Analysis: A Rulebook for Arguments - Ch. 2

In Weston’s second chapter, he emphasizes the importance of having “one or more examples in support of a generalization.” He includes an example, in which the author consists of three examples to show that women in the earlier times were married young. It is essential to write short arguments in this fashion: when do premises like these adequately support a generalization? One requirement, he mentions, is that, in regards to rule 3, it needs to start from reliable premises. Although an argument might be based on reliable premises, “even then, generalizing from them is a tricky business.” 

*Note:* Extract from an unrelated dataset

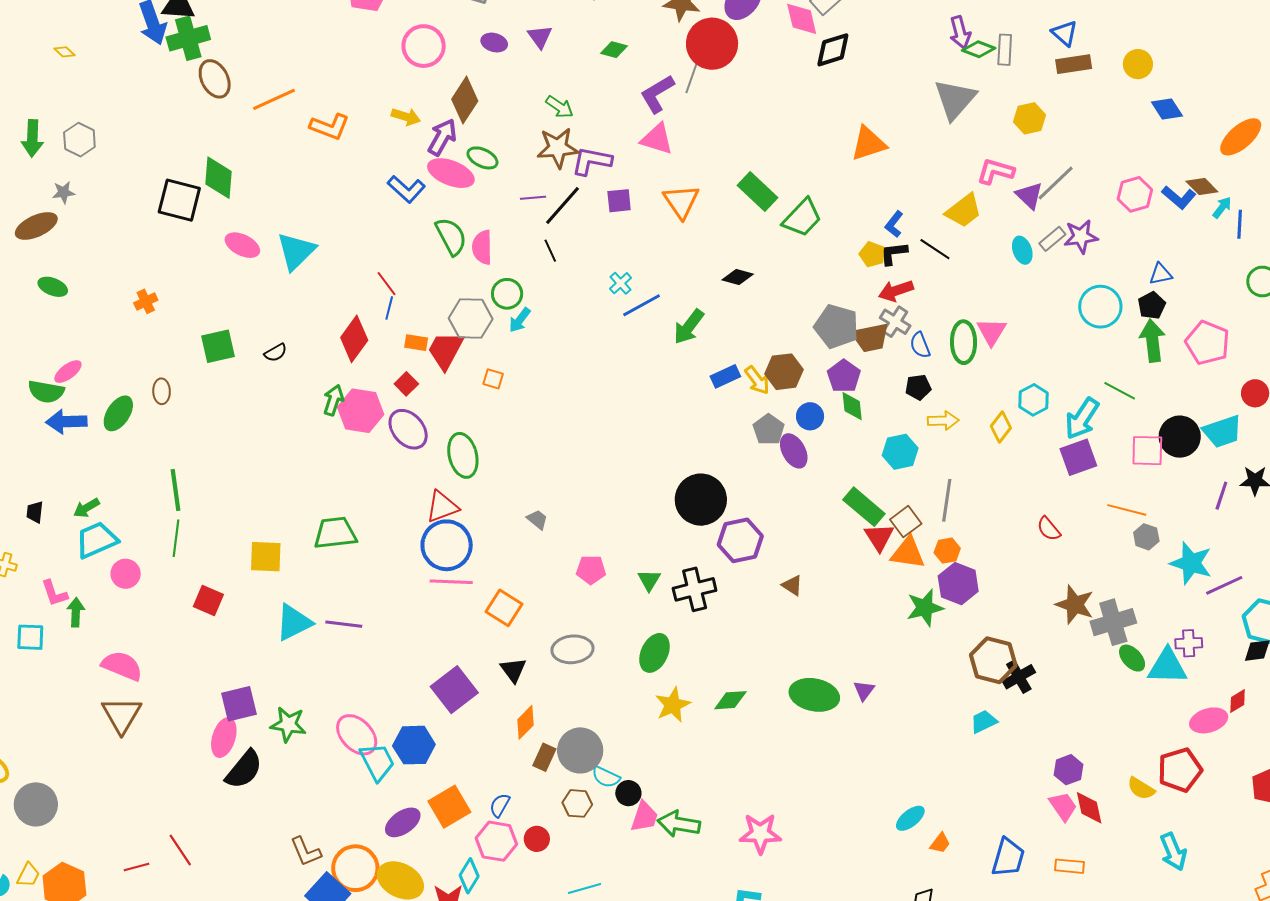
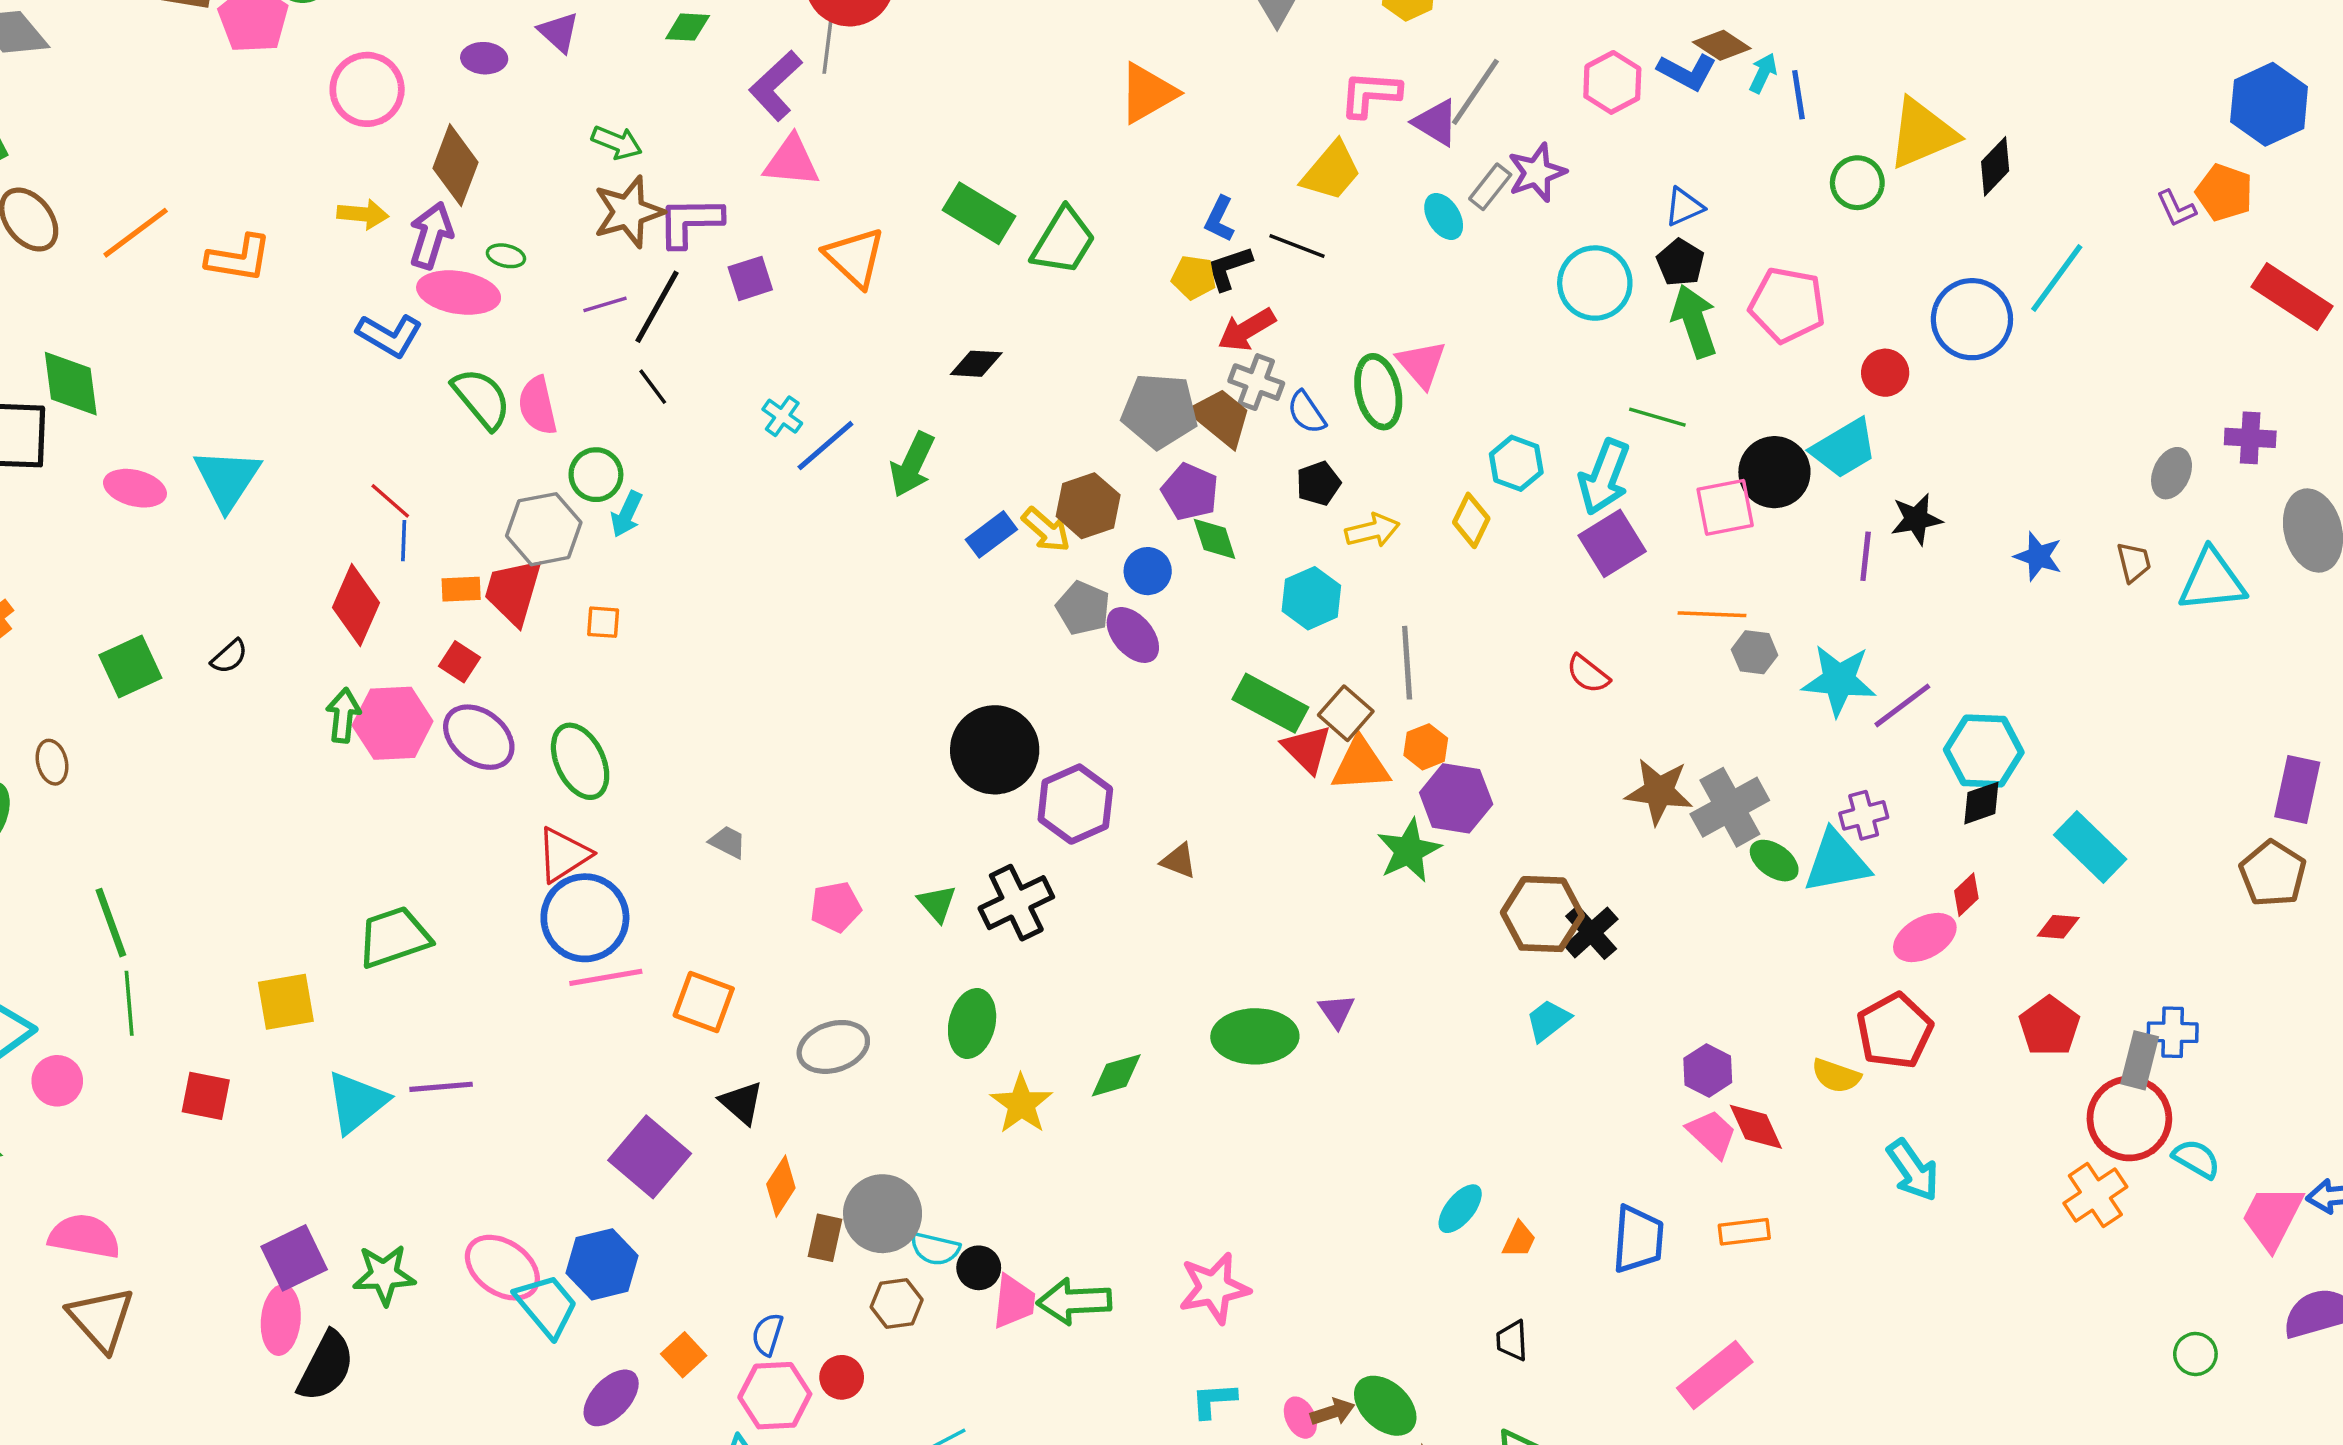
green ellipse: (482, 158) -> (506, 256), size x0.7
brown trapezoid: (871, 338) -> (1221, 417), turned -117
orange square: (449, 807) -> (684, 1355), size x0.6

In Weston’s seventh point in his second chapter, he reiterates the importance of using more than one example: “A single example can sometimes be used for the sake of illustration.” Weston includes an instance in which one statement concludes from the single example that french fries are high in fat that all fast foods are unhealthy. However, this sort of generalizing from weak premises is not as effective as including more examples: french fries are high in fat; milkshakes are high in fat and sugar; deep-fried chicken and cheeseburgers are high in fat; therefore, all fast foods are unhealthy. Although, the second example may still be “weak,” it is far more effective than the example that claimed all fast foods were unhealthy from the sole fact that french fries were high in fat. Weston writes that “the strongest argument should consider all, or at least many, of the examples.” Just like if you were to talk about the solar system, you would want to talk about all of the planets instead of one to base your findings.

Weston's eighth point is to use representative examples. He mentions that “even a large number of examples may still misrepresent the set being generalized about.” Therefore, it is imperative to include relevant examples or facts about what is generalized about to create the most compelling argument possible. An example he uses, in regards to representative examples, as if “everyone in my neighborhood favors McGraw for president. Therefore, McGraw is sure to win.” This argument is weak, Weston states because the small neighborhood is not representative of the neighborhood as a whole. Instead, a much more larger-scale finding would be more effective than generalizing from a tiny aspect. Weston writes, “It is often an open question then, how representative a given sample may be. Anticipate this danger!” Ask if the examples you chose to represent your argument could stand under criticism or when scrutinized: “In general, look for the most accurate cross-section you can find of the population being generalized about.”

Weston’s ninth point is background rates may be crucial. He includes a brief example in which someone mentions that they are a “first-rate” archer after showing someone their bullseye. However, it is essential to ask “how many times did you miss the bullseye.” If they said first-try, than it would be an accurate statement, but if it was after multiple tries and attempts than maybe their account is not as stable. Weston includes, “[t]o evaluate the reliability of any argument featuring a few vivid examples, then, we need to know the ratio between the number of ‘hits,’ so to speak, and the number of tries.” This statement is representative of Weston’s ninth point: looking at the “background” is potent to the claim being made.

Additionally, in many cases, people see statistics and inherently see them as true. This is not the case; in Weston’s tenth point, he highlights the importance of using a critical eye when looking at statistics. “Statistics seem to have an aura of authority and definitiveness,” when this is not the case. It is essential to always look at the statistics and facts included because they are not there for aesthetic or a sense of relief, but rather, should be criticized under examination of the claims.

Weston’s last point in his second chapter is to consider counterexamples. “Counterexamples are examples that contradict your generalization.” In including counterexamples, it shows different sides of the argument that might be brought up, but you are able to say why your claim is probably more accurate. Not only is it important to recognize counterexamples in your own arguments but to “ask yourself about counterexamples when you are assessing other’s arguments ... Ask whether their conclusions might have to be revised and limited, or rethought in more subtle and simple directions.”